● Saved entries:
***
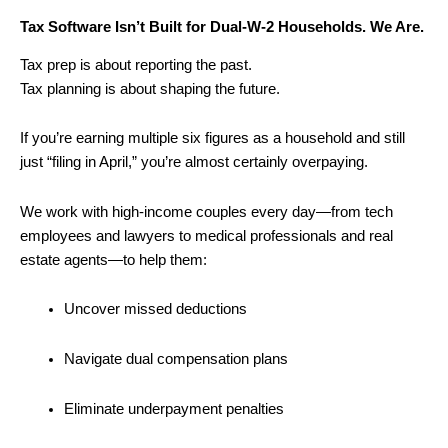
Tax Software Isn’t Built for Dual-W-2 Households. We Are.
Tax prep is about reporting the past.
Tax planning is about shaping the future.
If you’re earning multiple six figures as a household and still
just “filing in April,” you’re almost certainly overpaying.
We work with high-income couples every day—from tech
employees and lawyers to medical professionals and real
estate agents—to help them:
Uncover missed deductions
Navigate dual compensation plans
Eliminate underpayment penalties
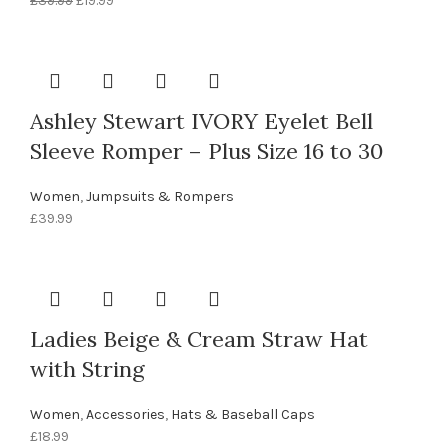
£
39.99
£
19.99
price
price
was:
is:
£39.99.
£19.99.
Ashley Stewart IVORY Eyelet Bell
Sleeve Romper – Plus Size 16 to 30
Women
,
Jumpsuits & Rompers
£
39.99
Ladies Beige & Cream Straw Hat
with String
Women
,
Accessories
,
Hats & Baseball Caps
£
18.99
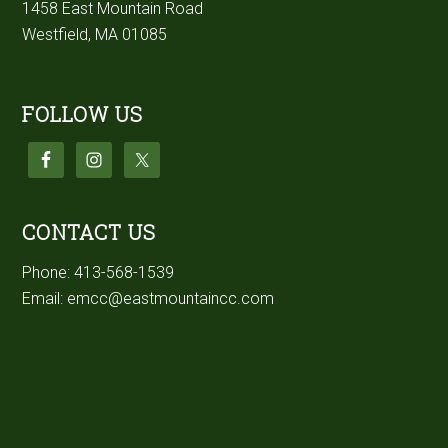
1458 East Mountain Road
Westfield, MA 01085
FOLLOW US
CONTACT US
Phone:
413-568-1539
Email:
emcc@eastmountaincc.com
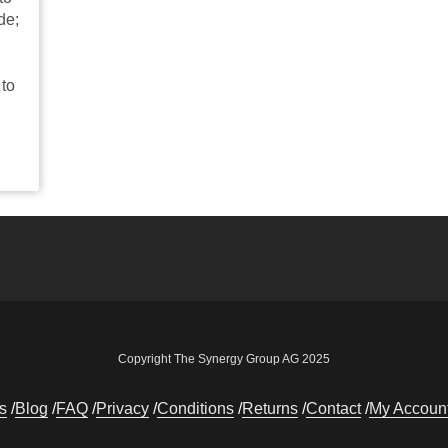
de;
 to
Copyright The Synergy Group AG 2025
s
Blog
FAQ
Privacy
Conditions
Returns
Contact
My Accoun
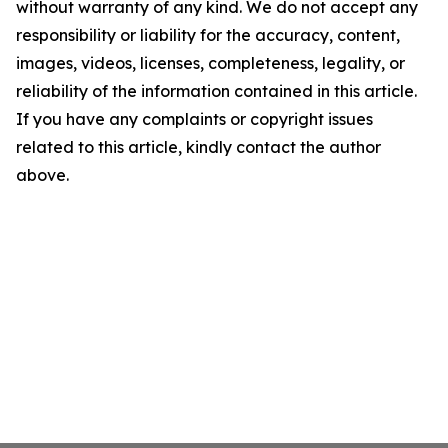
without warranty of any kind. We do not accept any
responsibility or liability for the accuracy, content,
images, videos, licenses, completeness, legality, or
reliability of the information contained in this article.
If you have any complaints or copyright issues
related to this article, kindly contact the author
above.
***
● REQUIREMENT:
Those lines above that contain the string "about" should be returned.

● PROBLEM SOLUTION:
Tax prep is about reporting the past.
Tax planning is about shaping the future.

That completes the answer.